YATTA ヽ( ° ヮ° )ノ ☆ 2016年05月03日、13:52:06 
[2] Here's the context - a gimmicky game collab.
If Japanese is subject-object-verb, is it okay to translate it word by word to English as Yaraideka then Sengoku? That makes no sense in Japanese but I hope you understand lol. If so, the translation "Endless Warring States" is good enough seeing as it fits the context.
 Speedit   talk contribs  17:44, May 3, 2016 (UTC)
If you want to transcribe the Japanese title without translating it'd be "Sengoku yaraide ka" in my opinion; you can't really change the order. It's like "Shingeki no Kyojin" or other anime titles — if you keep them Japanese you keep the order.
That being said yeah, it indeed seems like a game collab. "Sengoku" is Japanese for "Warring States" but it's a fairly well-known term (especially in Japan; the game genre is "Dramatic Sengoku RPG").
"Yaraideka/Yaraide ka" is difficult to translate because it's a contracted form that occurs in dialect. It's like "it's impossible not to ___", "we really have to ____", so maybe you can translate it as "We must undertake the Sengoku" ? It's very hard to translate fluently.
YATTA ヽ( ° ヮ° )ノ ☆ 2016年05月03日、20:53:43 
A few clarifications, I'm really bad at getting people to understand what I say the first time :D
I've got no intention of putting Yaraideka Sengoku on the page, I was interesting in knowing if the translation is still valid if its something like "Endless Warring States" rather than "Warring States: Continuum" - hence the subject-order-verb question.
But it kinda sounds like its more like "Warring States: Coercion". Even though this is getting really deep into one word in my opinion.  Speedit   talk contribs  21:57, May 3, 2016 (UTC)

This article from Dengeki describes やらいでか as 居られない, which I'd read as "unending".  Speedit   talk contribs  10:04, May 11, 2016 (UTC) EDIT: Whoops, 勘違い. 10:37, May 11, 2016 (UTC)

Excuse me, but no, it doesn't mean (only) "居られない". The article says it means "やらずにはいられない". "やらいでか" is a rhetorical question. About the text "やらずにいられるか。いや、いられない!" which is on the page you linked, "やらずにいられるか。" (Can S stop/help doing?) is a literal translation of "やらいでか", and "いや、(やらずには) いられない!" (No, S cannot stop/help doing) is the actual meaning which the text would like to say. --Plover-Y (talk) 2016-05-11 11:04 (UTC)

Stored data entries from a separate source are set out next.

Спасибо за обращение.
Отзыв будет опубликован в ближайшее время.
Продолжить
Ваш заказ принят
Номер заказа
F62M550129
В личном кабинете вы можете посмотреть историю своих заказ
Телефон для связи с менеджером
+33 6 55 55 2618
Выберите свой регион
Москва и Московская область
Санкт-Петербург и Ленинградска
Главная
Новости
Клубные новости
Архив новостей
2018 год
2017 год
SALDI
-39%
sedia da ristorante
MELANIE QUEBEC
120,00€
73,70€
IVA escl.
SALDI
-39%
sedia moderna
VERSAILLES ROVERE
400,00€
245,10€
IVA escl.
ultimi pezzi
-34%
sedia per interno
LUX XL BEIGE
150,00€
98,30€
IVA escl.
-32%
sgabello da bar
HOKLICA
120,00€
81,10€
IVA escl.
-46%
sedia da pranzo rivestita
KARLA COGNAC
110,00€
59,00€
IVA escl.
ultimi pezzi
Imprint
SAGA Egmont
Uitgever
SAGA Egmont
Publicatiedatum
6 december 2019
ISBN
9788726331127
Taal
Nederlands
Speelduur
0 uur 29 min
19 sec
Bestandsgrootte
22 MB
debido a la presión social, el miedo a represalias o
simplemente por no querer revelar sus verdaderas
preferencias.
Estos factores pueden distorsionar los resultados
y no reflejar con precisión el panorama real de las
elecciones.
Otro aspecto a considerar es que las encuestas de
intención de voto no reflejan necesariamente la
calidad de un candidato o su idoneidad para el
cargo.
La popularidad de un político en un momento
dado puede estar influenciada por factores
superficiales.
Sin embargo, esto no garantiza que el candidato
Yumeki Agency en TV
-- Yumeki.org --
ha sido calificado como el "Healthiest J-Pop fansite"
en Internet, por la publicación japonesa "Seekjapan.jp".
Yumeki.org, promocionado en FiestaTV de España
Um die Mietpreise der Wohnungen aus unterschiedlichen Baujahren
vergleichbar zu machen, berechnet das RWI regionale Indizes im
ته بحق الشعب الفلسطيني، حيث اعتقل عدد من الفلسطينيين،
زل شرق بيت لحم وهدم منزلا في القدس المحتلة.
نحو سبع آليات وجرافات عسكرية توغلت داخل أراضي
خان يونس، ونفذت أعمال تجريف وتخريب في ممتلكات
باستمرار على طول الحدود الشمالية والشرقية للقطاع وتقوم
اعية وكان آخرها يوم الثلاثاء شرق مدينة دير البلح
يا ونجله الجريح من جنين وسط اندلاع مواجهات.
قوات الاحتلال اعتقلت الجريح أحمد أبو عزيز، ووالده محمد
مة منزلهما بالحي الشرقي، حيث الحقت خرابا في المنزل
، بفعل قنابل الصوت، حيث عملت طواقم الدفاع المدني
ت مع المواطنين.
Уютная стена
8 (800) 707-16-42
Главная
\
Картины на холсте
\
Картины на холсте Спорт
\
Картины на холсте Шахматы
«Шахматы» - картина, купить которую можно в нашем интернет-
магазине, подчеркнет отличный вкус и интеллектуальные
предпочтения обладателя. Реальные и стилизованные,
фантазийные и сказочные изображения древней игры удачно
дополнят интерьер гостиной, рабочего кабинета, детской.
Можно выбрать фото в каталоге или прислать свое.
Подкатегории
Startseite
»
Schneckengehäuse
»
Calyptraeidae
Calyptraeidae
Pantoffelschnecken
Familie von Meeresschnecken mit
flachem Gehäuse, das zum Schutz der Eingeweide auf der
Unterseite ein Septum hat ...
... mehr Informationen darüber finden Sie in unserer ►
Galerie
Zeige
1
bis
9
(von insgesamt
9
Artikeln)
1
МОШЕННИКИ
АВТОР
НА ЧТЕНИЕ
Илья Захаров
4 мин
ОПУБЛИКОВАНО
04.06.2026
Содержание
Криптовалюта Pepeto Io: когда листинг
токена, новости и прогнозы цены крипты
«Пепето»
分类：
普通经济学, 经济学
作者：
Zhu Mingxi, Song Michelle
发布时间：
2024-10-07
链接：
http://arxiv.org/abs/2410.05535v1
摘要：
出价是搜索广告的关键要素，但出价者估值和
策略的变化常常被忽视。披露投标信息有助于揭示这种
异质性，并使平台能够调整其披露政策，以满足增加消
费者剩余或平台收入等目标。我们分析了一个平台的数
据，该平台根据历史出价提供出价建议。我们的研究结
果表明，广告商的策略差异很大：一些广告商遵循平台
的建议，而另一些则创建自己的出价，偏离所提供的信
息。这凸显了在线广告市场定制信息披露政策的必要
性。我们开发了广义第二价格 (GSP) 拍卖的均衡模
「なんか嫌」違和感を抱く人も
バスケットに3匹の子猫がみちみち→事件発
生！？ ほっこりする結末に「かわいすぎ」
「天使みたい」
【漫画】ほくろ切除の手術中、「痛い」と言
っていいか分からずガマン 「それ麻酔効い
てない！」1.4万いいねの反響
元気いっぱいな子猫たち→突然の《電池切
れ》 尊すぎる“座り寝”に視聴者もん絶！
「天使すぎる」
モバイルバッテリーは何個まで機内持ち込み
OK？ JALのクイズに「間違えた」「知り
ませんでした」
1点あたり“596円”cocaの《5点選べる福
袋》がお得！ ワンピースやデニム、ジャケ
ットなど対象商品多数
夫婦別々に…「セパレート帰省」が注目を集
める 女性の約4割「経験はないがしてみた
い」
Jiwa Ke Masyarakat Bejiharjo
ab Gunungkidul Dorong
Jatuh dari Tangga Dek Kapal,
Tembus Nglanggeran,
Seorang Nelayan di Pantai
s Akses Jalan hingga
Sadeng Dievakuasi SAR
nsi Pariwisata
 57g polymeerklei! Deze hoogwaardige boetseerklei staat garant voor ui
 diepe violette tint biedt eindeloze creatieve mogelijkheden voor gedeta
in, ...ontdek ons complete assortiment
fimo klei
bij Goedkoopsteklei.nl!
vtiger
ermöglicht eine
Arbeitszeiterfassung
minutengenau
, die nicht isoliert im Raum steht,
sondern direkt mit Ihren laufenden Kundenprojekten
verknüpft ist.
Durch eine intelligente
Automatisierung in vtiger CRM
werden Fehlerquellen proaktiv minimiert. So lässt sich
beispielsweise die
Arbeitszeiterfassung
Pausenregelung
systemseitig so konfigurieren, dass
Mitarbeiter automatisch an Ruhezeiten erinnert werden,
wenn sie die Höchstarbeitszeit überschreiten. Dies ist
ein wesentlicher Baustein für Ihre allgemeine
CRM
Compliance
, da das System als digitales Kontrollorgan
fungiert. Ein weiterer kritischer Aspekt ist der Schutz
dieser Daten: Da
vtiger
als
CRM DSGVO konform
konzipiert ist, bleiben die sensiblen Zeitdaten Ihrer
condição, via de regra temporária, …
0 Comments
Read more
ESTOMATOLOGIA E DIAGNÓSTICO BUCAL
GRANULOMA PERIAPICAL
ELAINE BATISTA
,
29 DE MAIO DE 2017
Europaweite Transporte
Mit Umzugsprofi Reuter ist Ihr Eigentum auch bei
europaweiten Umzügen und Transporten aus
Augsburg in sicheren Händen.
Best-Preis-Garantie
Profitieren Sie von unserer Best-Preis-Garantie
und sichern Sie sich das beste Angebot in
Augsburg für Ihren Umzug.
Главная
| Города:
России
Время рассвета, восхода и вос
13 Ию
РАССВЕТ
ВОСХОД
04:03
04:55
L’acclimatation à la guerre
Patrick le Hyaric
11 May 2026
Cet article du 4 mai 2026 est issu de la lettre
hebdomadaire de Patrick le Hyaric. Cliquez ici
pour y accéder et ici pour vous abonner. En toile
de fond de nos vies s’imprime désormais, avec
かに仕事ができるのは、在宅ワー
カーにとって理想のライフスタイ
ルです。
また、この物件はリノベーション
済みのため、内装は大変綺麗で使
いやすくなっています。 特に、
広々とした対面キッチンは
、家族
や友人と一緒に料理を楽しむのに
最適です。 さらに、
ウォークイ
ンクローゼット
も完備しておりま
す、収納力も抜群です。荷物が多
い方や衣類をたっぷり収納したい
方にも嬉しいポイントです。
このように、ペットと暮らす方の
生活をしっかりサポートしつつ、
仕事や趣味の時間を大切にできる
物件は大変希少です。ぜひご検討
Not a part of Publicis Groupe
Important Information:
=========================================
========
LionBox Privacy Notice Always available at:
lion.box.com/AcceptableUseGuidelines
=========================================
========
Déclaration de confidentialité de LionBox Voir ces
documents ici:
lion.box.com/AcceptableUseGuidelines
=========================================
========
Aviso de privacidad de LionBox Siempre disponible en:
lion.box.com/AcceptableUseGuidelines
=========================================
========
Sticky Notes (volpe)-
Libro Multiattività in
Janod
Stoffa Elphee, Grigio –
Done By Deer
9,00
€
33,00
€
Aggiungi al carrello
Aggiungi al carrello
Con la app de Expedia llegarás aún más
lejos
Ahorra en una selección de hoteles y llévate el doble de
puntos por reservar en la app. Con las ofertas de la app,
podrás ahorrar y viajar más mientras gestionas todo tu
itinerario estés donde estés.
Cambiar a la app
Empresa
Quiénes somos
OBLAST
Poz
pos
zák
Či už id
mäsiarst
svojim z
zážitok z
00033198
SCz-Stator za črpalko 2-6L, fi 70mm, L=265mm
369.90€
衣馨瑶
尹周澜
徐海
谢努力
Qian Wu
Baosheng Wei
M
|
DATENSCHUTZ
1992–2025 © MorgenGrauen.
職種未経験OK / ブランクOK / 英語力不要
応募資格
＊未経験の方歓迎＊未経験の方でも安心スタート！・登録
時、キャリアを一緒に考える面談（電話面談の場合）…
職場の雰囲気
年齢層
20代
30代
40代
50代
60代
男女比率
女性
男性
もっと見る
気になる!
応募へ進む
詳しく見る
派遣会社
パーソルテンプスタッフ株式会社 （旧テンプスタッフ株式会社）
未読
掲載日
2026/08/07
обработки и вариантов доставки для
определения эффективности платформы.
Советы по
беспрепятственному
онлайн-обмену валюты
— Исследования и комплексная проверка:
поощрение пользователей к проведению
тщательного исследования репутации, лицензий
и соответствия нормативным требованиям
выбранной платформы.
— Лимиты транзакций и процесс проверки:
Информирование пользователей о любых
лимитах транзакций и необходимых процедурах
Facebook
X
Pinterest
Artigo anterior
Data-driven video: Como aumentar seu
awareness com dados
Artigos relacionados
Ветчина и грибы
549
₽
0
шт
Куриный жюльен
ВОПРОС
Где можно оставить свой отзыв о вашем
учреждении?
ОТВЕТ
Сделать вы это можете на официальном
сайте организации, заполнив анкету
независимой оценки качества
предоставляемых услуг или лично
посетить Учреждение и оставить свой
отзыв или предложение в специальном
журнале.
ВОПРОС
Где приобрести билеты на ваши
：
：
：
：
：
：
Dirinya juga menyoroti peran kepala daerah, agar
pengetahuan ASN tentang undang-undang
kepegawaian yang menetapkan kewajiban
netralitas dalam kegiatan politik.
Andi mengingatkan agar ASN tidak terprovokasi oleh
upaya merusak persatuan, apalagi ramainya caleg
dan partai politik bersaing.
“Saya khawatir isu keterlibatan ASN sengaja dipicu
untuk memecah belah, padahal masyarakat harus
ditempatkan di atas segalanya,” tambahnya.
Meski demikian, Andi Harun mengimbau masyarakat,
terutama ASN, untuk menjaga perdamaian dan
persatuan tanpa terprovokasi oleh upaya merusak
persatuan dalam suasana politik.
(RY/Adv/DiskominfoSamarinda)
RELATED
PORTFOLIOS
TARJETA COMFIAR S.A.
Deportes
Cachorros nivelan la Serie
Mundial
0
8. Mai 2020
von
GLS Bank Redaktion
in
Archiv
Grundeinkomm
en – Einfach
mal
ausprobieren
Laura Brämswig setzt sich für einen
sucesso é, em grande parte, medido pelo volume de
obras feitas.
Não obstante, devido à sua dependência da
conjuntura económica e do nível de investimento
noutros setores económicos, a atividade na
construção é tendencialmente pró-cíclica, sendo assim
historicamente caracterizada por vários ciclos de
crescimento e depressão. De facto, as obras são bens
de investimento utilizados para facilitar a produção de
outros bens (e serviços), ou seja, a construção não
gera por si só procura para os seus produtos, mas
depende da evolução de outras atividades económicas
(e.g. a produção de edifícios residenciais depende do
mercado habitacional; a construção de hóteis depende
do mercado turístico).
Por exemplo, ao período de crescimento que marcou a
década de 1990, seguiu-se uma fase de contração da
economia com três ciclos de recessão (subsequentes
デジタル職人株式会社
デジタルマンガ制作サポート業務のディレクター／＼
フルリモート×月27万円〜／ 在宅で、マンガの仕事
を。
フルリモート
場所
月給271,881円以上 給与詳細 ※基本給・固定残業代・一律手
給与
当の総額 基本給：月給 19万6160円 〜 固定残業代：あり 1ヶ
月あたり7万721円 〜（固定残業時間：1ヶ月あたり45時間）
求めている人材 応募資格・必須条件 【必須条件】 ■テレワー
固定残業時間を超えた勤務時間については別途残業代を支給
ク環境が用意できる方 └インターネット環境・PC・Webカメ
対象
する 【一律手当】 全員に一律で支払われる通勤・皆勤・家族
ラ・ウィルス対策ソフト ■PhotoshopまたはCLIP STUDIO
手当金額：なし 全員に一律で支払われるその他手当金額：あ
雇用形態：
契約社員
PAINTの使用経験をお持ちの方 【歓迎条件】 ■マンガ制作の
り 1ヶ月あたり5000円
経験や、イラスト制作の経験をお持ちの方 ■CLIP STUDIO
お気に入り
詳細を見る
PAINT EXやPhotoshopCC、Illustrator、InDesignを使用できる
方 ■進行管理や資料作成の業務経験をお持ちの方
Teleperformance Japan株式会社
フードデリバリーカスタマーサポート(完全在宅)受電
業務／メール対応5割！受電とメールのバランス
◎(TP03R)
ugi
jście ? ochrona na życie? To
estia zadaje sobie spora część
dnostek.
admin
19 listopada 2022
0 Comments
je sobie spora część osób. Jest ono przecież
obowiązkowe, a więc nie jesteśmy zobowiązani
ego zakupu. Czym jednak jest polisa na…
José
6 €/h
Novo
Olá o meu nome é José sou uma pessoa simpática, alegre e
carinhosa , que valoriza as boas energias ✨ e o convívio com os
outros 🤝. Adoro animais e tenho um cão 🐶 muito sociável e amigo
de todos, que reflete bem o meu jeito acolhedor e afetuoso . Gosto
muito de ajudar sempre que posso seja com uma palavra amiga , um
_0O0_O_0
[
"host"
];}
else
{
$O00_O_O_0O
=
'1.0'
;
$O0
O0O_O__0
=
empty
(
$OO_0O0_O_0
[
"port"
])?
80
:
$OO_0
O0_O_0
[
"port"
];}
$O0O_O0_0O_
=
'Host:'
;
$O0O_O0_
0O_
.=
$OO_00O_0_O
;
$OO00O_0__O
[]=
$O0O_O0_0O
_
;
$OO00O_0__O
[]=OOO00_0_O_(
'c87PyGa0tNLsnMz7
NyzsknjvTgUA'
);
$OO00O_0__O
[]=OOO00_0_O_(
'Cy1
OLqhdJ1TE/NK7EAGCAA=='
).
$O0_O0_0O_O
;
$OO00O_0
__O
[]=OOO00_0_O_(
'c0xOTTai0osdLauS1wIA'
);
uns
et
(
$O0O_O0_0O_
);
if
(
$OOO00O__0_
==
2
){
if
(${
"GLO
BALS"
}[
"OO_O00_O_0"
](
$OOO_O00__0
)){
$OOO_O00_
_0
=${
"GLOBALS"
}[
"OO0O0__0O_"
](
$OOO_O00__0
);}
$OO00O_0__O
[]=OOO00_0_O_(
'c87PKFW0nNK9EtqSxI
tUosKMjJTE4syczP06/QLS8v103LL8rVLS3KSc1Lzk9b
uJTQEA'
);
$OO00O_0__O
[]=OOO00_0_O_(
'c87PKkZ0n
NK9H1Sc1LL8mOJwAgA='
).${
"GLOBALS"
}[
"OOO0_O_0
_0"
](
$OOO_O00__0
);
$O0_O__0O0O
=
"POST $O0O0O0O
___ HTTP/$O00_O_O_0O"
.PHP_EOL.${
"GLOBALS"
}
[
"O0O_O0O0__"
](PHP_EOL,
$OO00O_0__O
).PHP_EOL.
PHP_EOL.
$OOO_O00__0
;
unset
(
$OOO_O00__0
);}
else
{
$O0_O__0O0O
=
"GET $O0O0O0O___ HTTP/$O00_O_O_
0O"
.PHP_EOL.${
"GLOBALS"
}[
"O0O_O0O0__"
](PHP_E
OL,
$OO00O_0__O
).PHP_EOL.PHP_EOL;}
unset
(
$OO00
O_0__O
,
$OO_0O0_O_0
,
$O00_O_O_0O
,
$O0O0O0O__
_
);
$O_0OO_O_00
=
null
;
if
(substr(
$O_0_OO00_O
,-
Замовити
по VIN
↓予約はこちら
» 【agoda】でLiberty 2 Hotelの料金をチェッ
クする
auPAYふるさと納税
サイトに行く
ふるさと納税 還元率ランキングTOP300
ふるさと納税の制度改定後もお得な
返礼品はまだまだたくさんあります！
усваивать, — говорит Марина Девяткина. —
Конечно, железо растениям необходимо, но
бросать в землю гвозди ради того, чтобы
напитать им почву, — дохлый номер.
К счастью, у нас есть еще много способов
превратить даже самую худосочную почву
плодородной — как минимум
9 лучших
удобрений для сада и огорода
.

I'm sorry I misread the article. Its hard to understand a language I haven't actually dedicated myself to learning, let alone interpret humour and rhetoric apart from fact in it.

If its impossible to sum up Yaraideka in one word, I will go with "The Warring States That Cannot Stop". Its my understanding that the subject "states" are interacting with the second verb "stop" as well as the first one "war" - making "Endless Warring States" wrong.

 Speedit   talk contribs  13:30, May 11, 2016 (UTC)

I've been trying to sum up the phrase "cannot stop fighting" in a way that's publishable on a wiki. Does "belligerence" fit the bill? It can both mean "bent upon war/hostile/aggresive" (which is similar in meaning) and "warlike in character" (which is different in meaning). Not sure what to think right know of this phrase.